Segment Start: Dataset records

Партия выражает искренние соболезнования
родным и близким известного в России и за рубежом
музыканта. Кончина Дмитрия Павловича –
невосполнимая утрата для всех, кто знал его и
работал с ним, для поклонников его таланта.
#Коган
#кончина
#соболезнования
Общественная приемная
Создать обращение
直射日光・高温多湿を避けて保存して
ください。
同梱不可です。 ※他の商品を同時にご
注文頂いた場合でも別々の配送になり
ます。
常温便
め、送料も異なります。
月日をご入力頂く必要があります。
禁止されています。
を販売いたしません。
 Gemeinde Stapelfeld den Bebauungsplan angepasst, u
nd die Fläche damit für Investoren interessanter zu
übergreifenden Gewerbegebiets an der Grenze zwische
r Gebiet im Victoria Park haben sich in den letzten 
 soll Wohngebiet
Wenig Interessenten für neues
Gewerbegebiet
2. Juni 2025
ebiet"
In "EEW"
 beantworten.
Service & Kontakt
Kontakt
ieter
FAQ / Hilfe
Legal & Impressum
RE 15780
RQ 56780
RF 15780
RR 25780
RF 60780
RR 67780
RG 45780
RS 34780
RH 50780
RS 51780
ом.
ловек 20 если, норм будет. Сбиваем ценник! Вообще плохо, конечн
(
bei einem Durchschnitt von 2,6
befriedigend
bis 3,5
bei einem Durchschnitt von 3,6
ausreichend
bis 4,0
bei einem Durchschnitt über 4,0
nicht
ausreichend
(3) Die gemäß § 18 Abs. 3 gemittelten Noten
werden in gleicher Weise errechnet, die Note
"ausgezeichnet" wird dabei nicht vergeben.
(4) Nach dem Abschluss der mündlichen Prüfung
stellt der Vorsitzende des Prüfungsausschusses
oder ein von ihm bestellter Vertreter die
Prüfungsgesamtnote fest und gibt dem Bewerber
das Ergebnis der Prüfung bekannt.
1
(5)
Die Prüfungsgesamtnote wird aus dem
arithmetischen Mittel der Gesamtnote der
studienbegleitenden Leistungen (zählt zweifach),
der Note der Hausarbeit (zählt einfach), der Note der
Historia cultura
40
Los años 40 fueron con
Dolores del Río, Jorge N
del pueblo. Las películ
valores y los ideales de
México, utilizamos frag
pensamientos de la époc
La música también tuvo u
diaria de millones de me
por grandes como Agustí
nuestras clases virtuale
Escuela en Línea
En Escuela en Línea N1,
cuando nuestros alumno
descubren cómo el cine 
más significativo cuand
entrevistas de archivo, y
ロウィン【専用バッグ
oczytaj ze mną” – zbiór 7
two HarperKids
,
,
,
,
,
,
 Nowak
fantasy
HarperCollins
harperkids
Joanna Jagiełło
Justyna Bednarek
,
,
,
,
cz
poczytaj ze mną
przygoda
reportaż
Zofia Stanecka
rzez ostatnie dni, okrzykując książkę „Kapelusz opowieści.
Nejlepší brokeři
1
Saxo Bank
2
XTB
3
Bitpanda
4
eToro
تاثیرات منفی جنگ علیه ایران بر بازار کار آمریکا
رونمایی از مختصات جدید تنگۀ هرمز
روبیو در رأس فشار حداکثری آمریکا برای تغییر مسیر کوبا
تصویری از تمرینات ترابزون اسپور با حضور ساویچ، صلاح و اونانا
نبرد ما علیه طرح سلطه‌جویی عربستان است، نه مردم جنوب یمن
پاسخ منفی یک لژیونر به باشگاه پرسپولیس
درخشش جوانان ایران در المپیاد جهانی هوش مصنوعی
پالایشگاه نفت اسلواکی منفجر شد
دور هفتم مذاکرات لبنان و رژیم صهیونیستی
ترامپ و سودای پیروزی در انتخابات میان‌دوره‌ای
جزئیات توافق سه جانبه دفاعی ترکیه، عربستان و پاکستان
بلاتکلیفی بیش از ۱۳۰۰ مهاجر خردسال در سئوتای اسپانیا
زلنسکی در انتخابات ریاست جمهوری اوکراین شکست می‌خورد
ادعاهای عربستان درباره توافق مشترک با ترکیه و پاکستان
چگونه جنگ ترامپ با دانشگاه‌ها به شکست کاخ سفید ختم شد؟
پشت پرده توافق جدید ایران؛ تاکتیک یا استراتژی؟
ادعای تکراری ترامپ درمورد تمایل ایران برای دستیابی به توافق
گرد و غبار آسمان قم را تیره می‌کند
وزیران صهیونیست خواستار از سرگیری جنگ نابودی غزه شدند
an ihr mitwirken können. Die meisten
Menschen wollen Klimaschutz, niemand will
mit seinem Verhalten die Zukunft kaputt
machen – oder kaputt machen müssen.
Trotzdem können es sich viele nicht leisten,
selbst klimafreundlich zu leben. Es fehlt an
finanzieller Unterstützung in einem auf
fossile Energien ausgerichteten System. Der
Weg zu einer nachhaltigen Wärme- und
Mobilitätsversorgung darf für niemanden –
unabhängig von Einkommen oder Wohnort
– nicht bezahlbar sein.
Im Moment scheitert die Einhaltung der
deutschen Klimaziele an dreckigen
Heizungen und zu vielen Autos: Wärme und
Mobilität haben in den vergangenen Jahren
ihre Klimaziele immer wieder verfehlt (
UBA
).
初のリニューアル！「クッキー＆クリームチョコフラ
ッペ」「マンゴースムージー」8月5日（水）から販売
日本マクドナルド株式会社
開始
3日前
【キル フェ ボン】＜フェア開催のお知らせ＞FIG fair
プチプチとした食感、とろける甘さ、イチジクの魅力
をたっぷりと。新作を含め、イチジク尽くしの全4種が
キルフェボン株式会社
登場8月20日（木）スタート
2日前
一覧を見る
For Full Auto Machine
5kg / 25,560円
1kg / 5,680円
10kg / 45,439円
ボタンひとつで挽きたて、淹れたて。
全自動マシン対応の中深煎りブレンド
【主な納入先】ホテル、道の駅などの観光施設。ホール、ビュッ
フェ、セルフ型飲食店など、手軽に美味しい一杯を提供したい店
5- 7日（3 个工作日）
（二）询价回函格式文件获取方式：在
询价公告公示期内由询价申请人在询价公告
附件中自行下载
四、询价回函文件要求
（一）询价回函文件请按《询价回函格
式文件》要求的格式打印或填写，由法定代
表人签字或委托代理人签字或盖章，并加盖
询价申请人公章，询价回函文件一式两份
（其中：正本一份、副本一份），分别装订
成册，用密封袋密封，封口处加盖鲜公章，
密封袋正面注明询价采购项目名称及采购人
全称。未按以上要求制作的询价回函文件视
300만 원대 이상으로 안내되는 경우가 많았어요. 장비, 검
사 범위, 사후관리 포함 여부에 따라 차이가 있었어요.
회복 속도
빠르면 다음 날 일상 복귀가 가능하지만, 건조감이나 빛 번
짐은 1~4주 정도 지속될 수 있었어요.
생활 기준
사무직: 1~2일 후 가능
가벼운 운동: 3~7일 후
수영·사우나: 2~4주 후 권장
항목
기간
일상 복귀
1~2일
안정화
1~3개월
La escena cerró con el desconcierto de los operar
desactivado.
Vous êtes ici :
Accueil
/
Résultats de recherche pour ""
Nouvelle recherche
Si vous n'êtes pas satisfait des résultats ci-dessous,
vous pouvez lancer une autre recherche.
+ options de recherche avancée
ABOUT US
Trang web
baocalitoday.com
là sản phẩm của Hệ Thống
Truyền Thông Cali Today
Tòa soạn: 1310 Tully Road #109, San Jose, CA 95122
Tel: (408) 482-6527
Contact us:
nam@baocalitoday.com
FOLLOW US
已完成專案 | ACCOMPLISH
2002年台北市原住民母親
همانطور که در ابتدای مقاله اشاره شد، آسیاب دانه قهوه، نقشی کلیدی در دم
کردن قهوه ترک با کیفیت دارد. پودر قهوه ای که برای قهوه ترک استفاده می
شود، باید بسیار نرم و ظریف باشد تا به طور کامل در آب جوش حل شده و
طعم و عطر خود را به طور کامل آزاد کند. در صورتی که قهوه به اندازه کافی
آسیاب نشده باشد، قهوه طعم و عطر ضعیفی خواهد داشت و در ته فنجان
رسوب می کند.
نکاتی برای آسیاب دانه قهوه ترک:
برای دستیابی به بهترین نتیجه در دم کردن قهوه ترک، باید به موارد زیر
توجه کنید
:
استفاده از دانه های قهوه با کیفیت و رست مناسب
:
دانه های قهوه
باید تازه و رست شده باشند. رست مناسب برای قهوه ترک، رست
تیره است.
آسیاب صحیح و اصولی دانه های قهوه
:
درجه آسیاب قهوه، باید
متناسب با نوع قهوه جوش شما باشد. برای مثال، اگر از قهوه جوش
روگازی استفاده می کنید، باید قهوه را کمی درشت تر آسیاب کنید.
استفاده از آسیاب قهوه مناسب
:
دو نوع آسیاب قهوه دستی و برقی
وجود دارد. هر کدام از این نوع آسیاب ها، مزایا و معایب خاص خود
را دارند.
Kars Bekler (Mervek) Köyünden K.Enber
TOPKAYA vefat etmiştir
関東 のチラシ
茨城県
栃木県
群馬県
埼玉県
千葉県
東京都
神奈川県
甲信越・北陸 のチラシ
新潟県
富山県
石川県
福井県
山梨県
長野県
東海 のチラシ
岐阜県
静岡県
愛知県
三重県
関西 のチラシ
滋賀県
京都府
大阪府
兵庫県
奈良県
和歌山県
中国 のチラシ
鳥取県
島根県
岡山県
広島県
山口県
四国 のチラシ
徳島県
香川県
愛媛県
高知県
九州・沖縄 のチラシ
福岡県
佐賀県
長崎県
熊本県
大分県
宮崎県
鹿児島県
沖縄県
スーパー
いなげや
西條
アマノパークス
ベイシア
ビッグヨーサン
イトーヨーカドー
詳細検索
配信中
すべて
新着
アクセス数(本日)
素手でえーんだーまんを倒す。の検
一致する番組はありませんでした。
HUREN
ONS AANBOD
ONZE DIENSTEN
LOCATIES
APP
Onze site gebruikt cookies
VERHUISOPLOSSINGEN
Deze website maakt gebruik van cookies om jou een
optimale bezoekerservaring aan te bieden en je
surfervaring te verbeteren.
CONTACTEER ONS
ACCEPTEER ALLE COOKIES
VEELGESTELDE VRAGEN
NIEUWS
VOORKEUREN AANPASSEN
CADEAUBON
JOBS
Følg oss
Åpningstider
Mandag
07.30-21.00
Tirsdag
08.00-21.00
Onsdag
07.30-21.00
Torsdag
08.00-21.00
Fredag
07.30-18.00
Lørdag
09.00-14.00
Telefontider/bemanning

Segment End: Dataset records

Exercise brief:
Print only these lines, please. They run from the start of the entries above to the line containing "直射日光・高温多湿を避けて保存して", both ends included, and must match exactly.

Exercise answer:
Партия выражает искренние соболезнования
родным и близким известного в России и за рубежом
музыканта. Кончина Дмитрия Павловича –
невосполнимая утрата для всех, кто знал его и
работал с ним, для поклонников его таланта.
#Коган
#кончина
#соболезнования
Общественная приемная
Создать обращение
直射日光・高温多湿を避けて保存して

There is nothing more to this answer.